【読書感想】ディズニーCEOが実践する10の原則

ロバート・アイガー『ディズニーCEOが実践する10の原則』関美和訳、早川書房、2020.の感想になります。姉から借りたシリーズです、まさかの初版でした。個人的には買いです。

内容は大きく2つに分かれており、第1部の「学ぶ」では、彼がCEOに上り詰めるまでどのような人生を送ってきたか、第2部の「導く」では、CEOになった彼がどのように会社を導いたかが書かれています。

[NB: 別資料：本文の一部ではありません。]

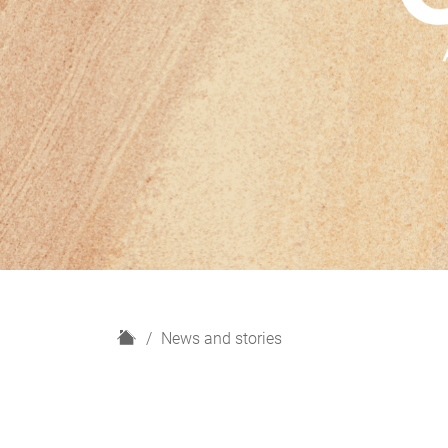
H
News and stories
o
m
e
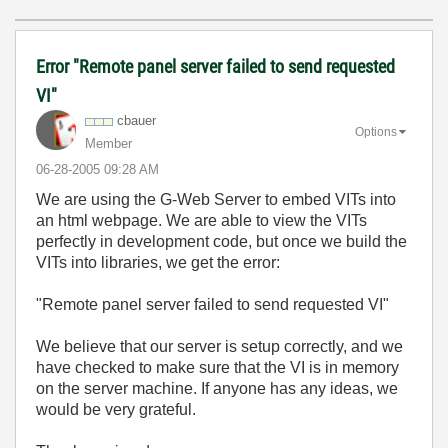
Error "Remote panel server failed to send requested
VI"
cbauer
Options
Member
‎06-28-2005
09:28 AM
We are using the G-Web Server to embed VITs into
an html webpage. We are able to view the VITs
perfectly in development code, but once we build the
VITs into libraries, we get the error:
"Remote panel server failed to send requested VI"
We believe that our server is setup correctly, and we
have checked to make sure that the VI is in memory
on the server machine. If anyone has any ideas, we
would be very grateful.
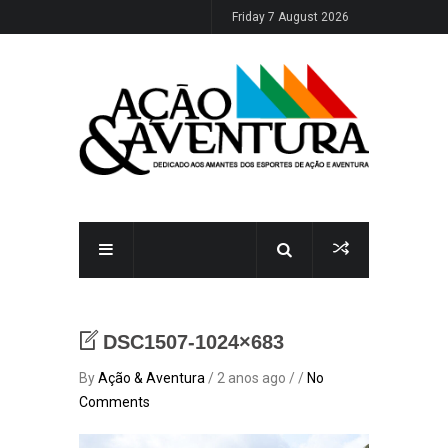
Friday 7 August 2026
DSC1507-1024×683
By
Ação & Aventura
/ 2 anos ago / /
No
Comments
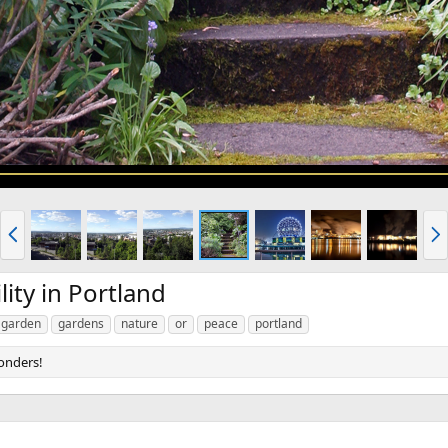
P
N
r
e
e
x
v
t
ity in Portland
garden
gardens
nature
or
peace
portland
onders!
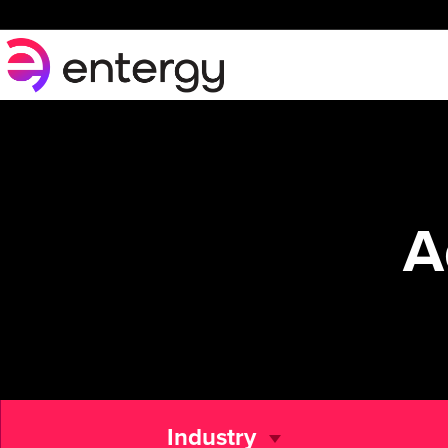
A
Industry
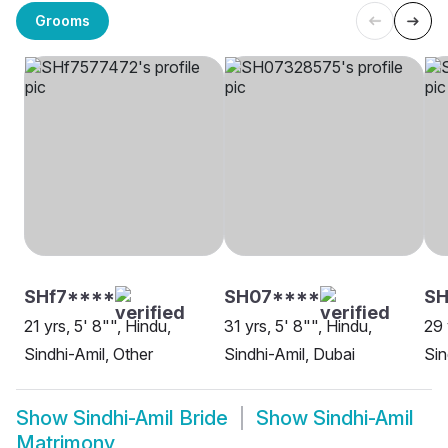
Grooms
SHf7****
SH07****
SH
21 yrs, 5' 8"", Hindu,
31 yrs, 5' 8"", Hindu,
29 
Sindhi-Amil, Other
Sindhi-Amil, Dubai
Sin
Show
Sindhi-Amil Bride
Show
Sindhi-Amil
Matrimony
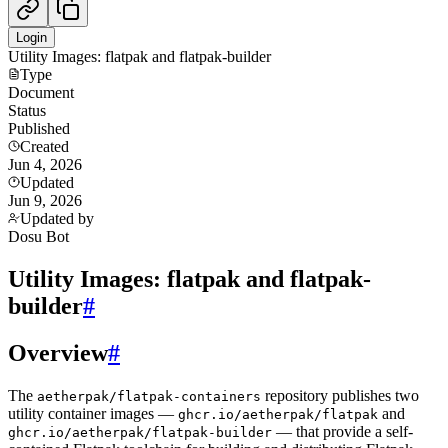
Login
Utility Images: flatpak and flatpak-builder
Type
Document
Status
Published
Created
Jun 4, 2026
Updated
Jun 9, 2026
Updated by
Dosu Bot
Utility Images: flatpak and flatpak-
builder
#
Overview
#
The
repository publishes two
aetherpak/flatpak-containers
utility container images —
and
ghcr.io/aetherpak/flatpak
— that provide a self-
ghcr.io/aetherpak/flatpak-builder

実用書というよりは、伝記的、物語的に読むことができましたが、内容自体は非常に実用的です。ページ数は300を超えますが、最も重要な部分のみを掬読しようというのであれば、タイトルで示しているように10の原則さえ汲み取れば実用書としての役割は終わります。最後に「リーダーの原則」という付録の枠を設けており、そちらでは箇条書きで彼の伝えたい36のリーダーの原則が述べられています。

付録の中で私が特に重要だと感じたのは、「自分が失敗をしたら失敗を認め責任を取ること」「その仕事ができるのは自分だけだと思い込んではいけない」「はじめのうちに期待をさせ、後でそれを裏切ることがないように、最初から自分の立場を明確にすること」「自分が何者かをしっかりと理解し自分を過信しないこと」の4点です。勿論読者によって重要だと思う内容は変わるでしょう。著者は、全編を通して周囲の人々への敬意を忘れないことを非常に重要視しています。彼が伝えたいのは、仕事をする上で最も重要なことは「誠実な人間である」ということなのだと思います。

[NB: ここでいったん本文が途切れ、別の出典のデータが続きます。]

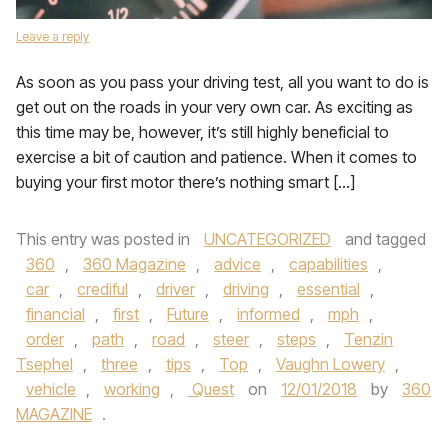
Leave a reply
As soon as you pass your driving test, all you want to do is
get out on the roads in your very own car. As exciting as
this time may be, however, it’s still highly beneficial to
exercise a bit of caution and patience. When it comes to
buying your first motor there’s nothing smart […]
This entry was posted in
UNCATEGORIZED
and tagged
360
,
360 Magazine
,
advice
,
capabilities
,
car
,
crediful
,
driver
,
driving
,
essential
,
financial
,
first
,
Future
,
informed
,
mph
,
order
,
path
,
road
,
steer
,
steps
,
Tenzin
Tsephel
,
three
,
tips
,
Top
,
Vaughn Lowery
,
vehicle
,
working
,
Quest
on
12/01/2018
by
360
MAGAZINE
.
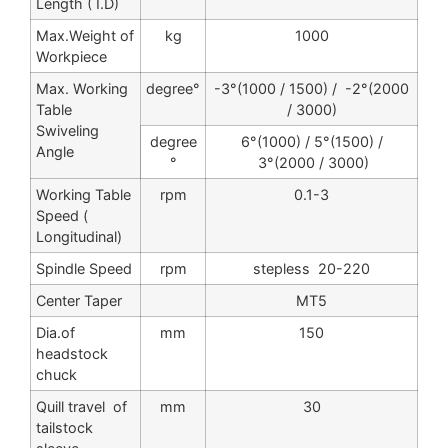
Length ( I.D)
Max.Weight of
kg
1000
Workpiece
Max. Working
degree°
-3°(1000 / 1500) / -2°(2000
Table
/ 3000)
Swiveling
degree
6°(1000) / 5°(1500) /
Angle
°
3°(2000 / 3000)
Working Table
rpm
0.1-3
Speed (
Longitudinal)
Spindle Speed
rpm
stepless 20-220
Center Taper
MT5
Dia.of
mm
150
headstock
chuck
Quill travel of
mm
30
tailstock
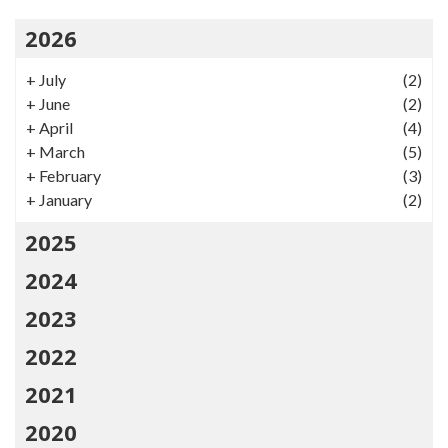
2026
+
July
(2)
+
June
(2)
+
April
(4)
+
March
(5)
+
February
(3)
+
January
(2)
2025
2024
2023
2022
2021
2020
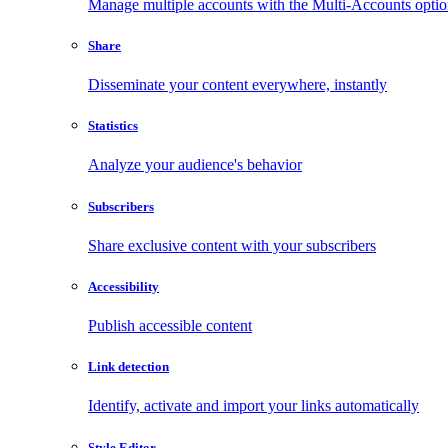
Manage multiple accounts with the Multi-Accounts opti
Share
Disseminate your content everywhere, instantly
Statistics
Analyze your audience's behavior
Subscribers
Share exclusive content with your subscribers
Accessibility
Publish accessible content
Link detection
Identify, activate and import your links automatically
Style Editor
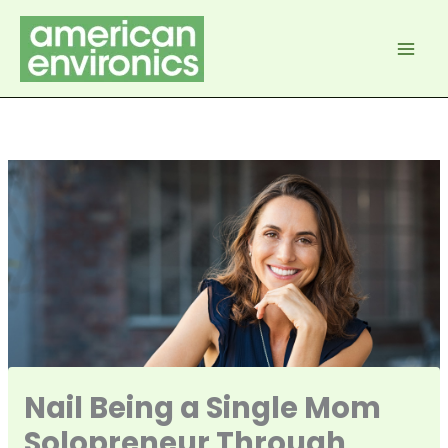
Skip
to
content
Nail Being a Single Mom
Solopreneur Through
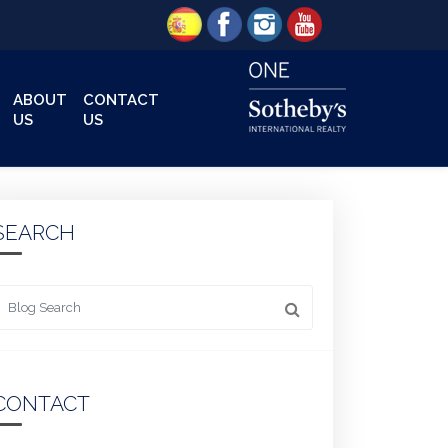
ABOUT
CONTACT
US
US
SEARCH
 something
CONTACT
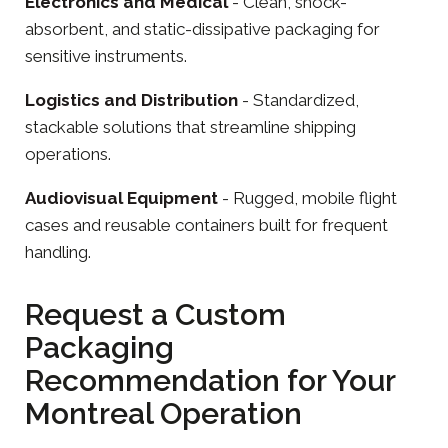
Electronics
and
Medical
- Clean, shock-
absorbent, and static-dissipative packaging for
sensitive instruments.
Logistics and Distribution
- Standardized,
stackable solutions that streamline shipping
operations.
Audiovisual Equipment
- Rugged, mobile flight
cases and reusable containers built for frequent
handling.
Request a Custom
Packaging
Recommendation for Your
Montreal Operation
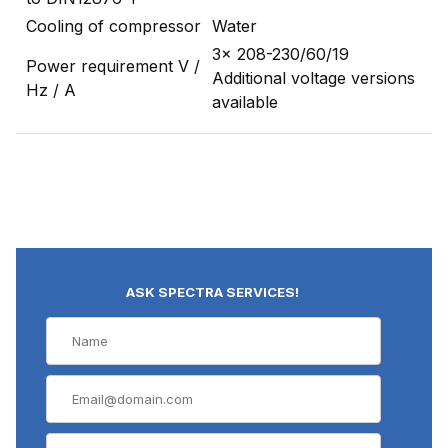
Cooling of compressor
Water
3x 208-230/60/19
Power requirement V /
Additional voltage versions
Hz / A
available
ASK SPECTRA SERVICES!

例え誠実であっても、能力が足らなければその人は仕事を任せるに値しません。しかし、同じ能力を持っているならばより誠実な人間と仕事をすべきだと多くの人が思うのではないでしょうか。そして彼の人生において、能力を持っていて失敗しないコツは誠実であることでした。

私は著者のような能力を持っているわけでも会社を導くような立場にあるわけでも、そうなりたいと思っているわけでもありません。しかし、彼が説いているのは社会人の基本の基本であり、共同体に属する人間ならば読んで損することはないはずです。非常にお勧めできる本でした。